Saturday, 11 January 2014

'Breakfast' Chorizo & Bacon Egg Muffins.

I say 'breakfast' but these beauties can be eaten at any time. 
I had mine cold in the car in the drive to work. I was pleasantly surprised at just how well these had turned out- literally full of taste and a good texture instead of a bit mushy like they sometimes can be. 

They are the perfect sin free meal or snack idea, and really you can out any type of filling into them.

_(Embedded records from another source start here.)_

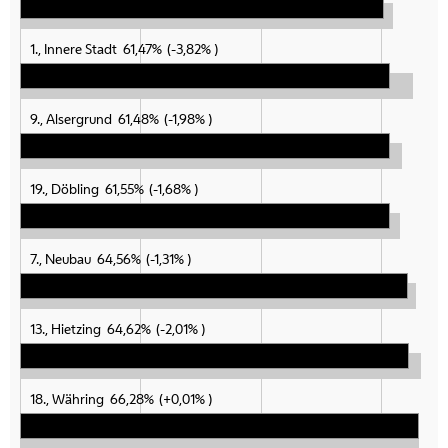
1., Innere Stadt
61,47%
-3,82%
9., Alsergrund
61,48%
-1,98%
19., Döbling
61,55%
-1,68%
7., Neubau
64,56%
-1,31%
13., Hietzing
64,62%
-2,01%
18., Währing
66,28%
+0,01%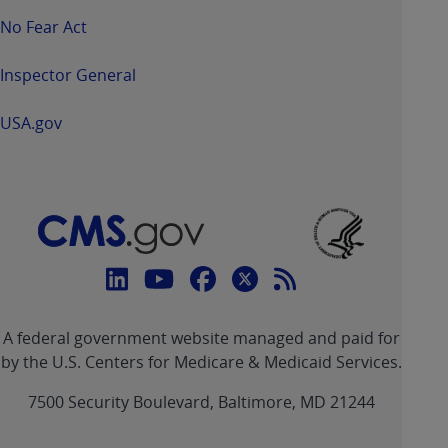
No Fear Act
Inspector General
USA.gov
Connect
with
Linkedin
Youtube
Facebook
Twitter
RSS
CMS
A federal government website managed and paid for
link
link
link
link
Feed
by the U.S. Centers for Medicare & Medicaid Services.
link
7500 Security Boulevard, Baltimore, MD 21244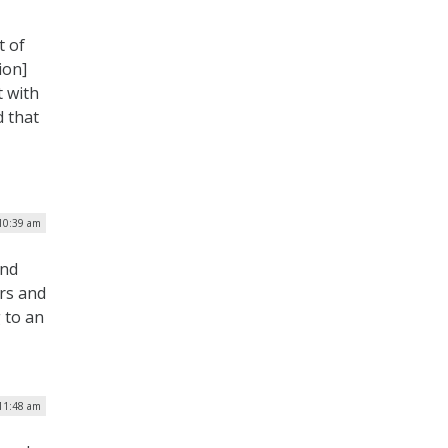
t of
ion]
t with
d that
10:39 am
and
ers and
 to an
 11:48 am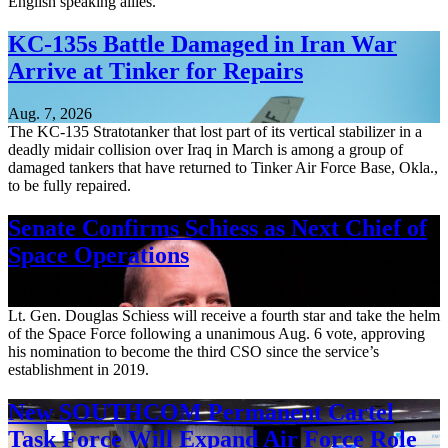
English speaking allies.
KC-135s Battle Damaged in Iran War
Arrive at Tinker for Repairs
Aug. 7, 2026
The KC-135 Stratotanker that lost part of its vertical stabilizer in a
deadly midair collision over Iraq in March is among a group of
damaged tankers that have returned to Tinker Air Force Base, Okla.,
to be fully repaired.
Senate Confirms Schiess as Next Chief of
Space Operations
Aug. 7, 2026
Lt. Gen. Douglas Schiess will receive a fourth star and take the helm
of the Space Force following a unanimous Aug. 6 vote, approving
his nomination to become the third CSO since the service’s
establishment in 2019.
New SOUTHCOM Permanent Cartel
Task Force Will Expand Air Force Role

Eat them cold or reheat them.
A perfect protein boost!




RECIPE:

•7 Eggs
•Bacon- 1 slice per muffin
•Chorizo
•Tomato
•Onion
•Kale



•Whisk 5 eggs
•Add chopped veg into mixture
•Line muffin tray/cases with coconut/olive oil
•Preheat oven 200c
•Wrap 1 slice of bacon around the inside edge of each muffin case
•Spoon in equal parts of mixture to the top
•Oven cook on 160c for 10 minutes
•Whisk 2 eggs and top up mix to each muffin
•Cook for a further 20-25 minutes on 160c
•Serve immediately or leave to stand before removing
•Enjoy!

Tip: Top up the mix because as it starts cooking the egg level goes down- for a full shape top it up :)

I hope you like them as much as I do!